Desde el punto de vista colectivo puede decirse que a través de la intervención en la fiesta los integrantes de una sociedad, los participantes que son a su vez ciudadanos, descubren y construyen juntos una razón de ser: la de vivir juntos en comunidad. Así se van constituyendo de manera asociada y compartida como un organismo vivo, dinámico, como una colectividad. Esta es la manera de construir la identidad cultural.
Privar a una sociedad, a la ciudadanía, del espacio de la fiesta es quitarle la posibilidad de construir también esa identidad nacional, romper o intentar romper los lazos que forjan una identidad cultural. Tomar una medida como la que ahora se pone en práctica es, entre otros motivos, aportar al sentido colectivo, una apuesta a seguir construyendo genuinamente una identidad cultural como pueblo. Podrá decirse que no alcanza con una medida aislada. Es verdad. Pero también es cierto que esta decisión de ahora se encuadra dentro de una serie de determinaciones que bien pueden entenderse como una orientación política en la misma línea. Recuperar el espacio público para la ciudadanía, como lugar de reconocimiento, de intercambio, de diálogo y también de celebración, es parte de una política pública en materia político-cultural.
Podrá decirse también que hoy el Carnaval no tiene las características de antaño. Porque la participación popular se ha restringido, porque las características de las celebraciones son otras. Es verdad. El sentido de la fiesta como lugar de encuentro y representación es otro, pero mantiene su condición fundamental: encontrarme con otros en un espacio común donde todos y todas nos hacemos visibles, nos reconocemos. No importa si es en el barrio o en un megafestival. La forma casi es un detalle menor.
Todo ello sin perder de vista que el acceso al espacio público hoy está atravesado por asimetrías. Y que mientras unos festejan en las calles y en las plazas, otros aprovechan la misma ocasión para hacer ostentación de consumo en selectos lugares turísticos. Las diferencias económicas y también socioculturales atraviesan y marcan nuestra sociedad. No se trata de olvidarlas. Pero esta realidad no invalida el sentido de lo que se afirma más arriba.
Uno de los mayores ataques que ha sufrido la cultura de nuestros pueblos latinoamericanos es la creciente individualización. El individuo se fue despojando (¿liberando?) de vínculos y hábitos culturales (¿tradicionales?) que por un lado lo encerraban y, por otro, lo protegían. Con ello se ganó en autodeterminación y en libertad, se abrieron otros horizontes, particularmente para los jóvenes. Pero ese ejercicio de la libertad depende de las capacidades y de las posibilidades. Unas y otras requieren de marcos de contención cultural para que aquella libertad pueda crecer y desarrollarse.
Si se disuelve lo público lo único que subsiste (y se potencia y sobrevalora) son las capacidades individuales.
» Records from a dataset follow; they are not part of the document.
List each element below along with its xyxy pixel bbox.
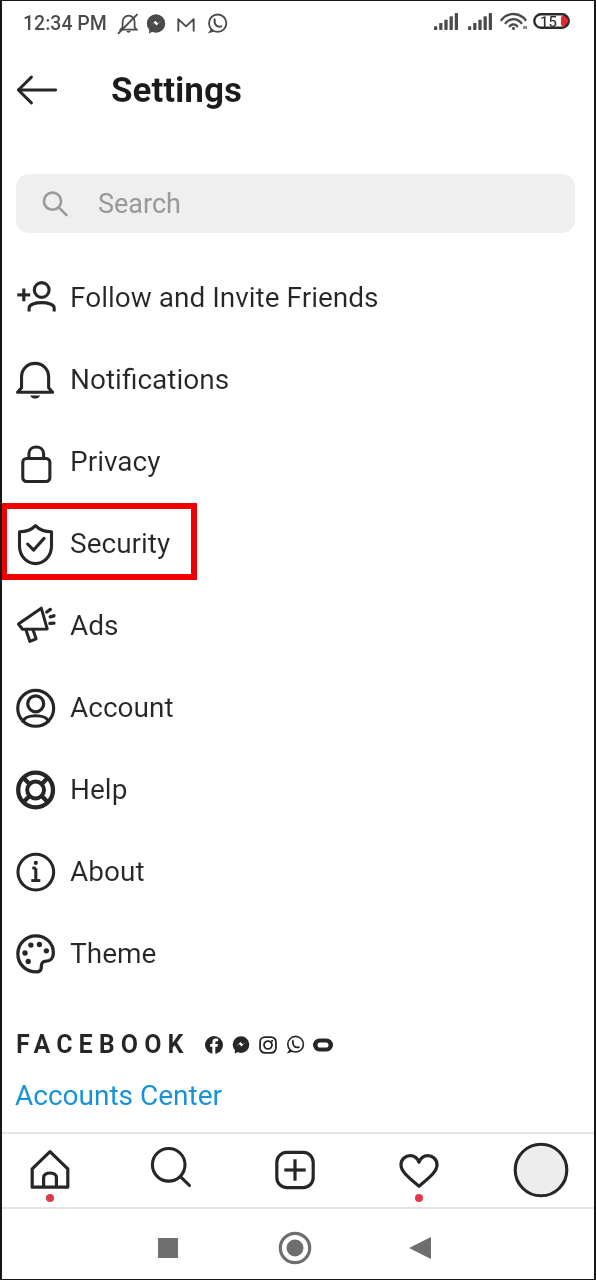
staticText: 12:34 PM	[23, 12, 107, 35]
button[interactable]: Profile	[485, 1133, 596, 1207]
button[interactable]: Follow and Invite Friends	[0, 256, 596, 338]
button[interactable]: Recents	[118, 1215, 218, 1280]
button[interactable]: Accounts Center	[15, 1079, 223, 1112]
button[interactable]: Privacy	[0, 420, 596, 502]
button[interactable]: Home	[245, 1215, 345, 1280]
staticText: Privacy	[70, 445, 161, 478]
button[interactable]: Ads	[0, 584, 596, 666]
button[interactable]: Create	[239, 1133, 351, 1207]
button[interactable]: Activity	[363, 1133, 475, 1207]
button[interactable]: Home	[0, 1133, 106, 1207]
staticText: 15	[540, 13, 558, 29]
button[interactable]: Theme	[0, 912, 596, 994]
button[interactable]: Help	[0, 748, 596, 830]
staticText: Account	[70, 691, 174, 724]
button[interactable]: Search	[116, 1133, 228, 1207]
button[interactable]: Back	[4, 64, 68, 116]
staticText: Theme	[70, 937, 157, 970]
staticText: Follow and Invite Friends	[70, 281, 379, 314]
staticText: About	[70, 855, 145, 888]
button[interactable]: About	[0, 830, 596, 912]
button[interactable]: Search	[16, 174, 575, 233]
button[interactable]: Security	[0, 502, 596, 584]
button[interactable]: Notifications	[0, 338, 596, 420]
staticText: FACEBOOK	[16, 1030, 190, 1059]
button[interactable]: Back	[370, 1215, 470, 1280]
staticText: Help	[70, 773, 128, 806]
staticText: Settings	[111, 70, 242, 111]
staticText: Security	[70, 527, 171, 560]
staticText: Search	[98, 188, 181, 220]
staticText: Ads	[70, 609, 119, 642]
staticText: Notifications	[70, 363, 230, 396]
button[interactable]: Account	[0, 666, 596, 748]
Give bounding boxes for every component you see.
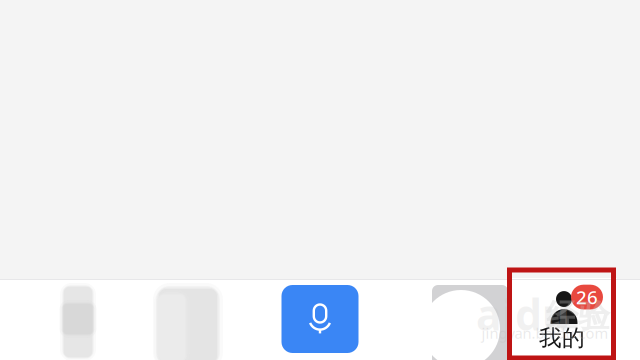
button[interactable]: 26 <box>507 278 617 358</box>
button[interactable]: Tab one <box>14 280 142 360</box>
button[interactable]: Tab two <box>127 280 247 360</box>
staticText: 26 <box>576 285 598 310</box>
staticText: aidu <box>476 286 570 342</box>
button[interactable]: Voice search <box>260 279 380 359</box>
staticText: 经验 <box>546 296 610 336</box>
staticText: jingyan.baidu.com <box>482 323 608 343</box>
staticText: 我的 <box>539 324 585 352</box>
button[interactable]: Tab four <box>410 285 530 360</box>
Sin lo público no sólo se pierde la posibilidad de reconocer a los otros y a las otras, sino que el sujeto mismo carece de referencias, de marcos para comprenderse a sí mismo, para desarrollar una identidad que siempre es en relación. Se diluye lo colectivo y desaparece la solidaridad.
En todo este recorrido, no es una cuestión menor recuperar el espacio y el sentido de la fiesta en el marco de lo público. Porque tiene valor político y cultural.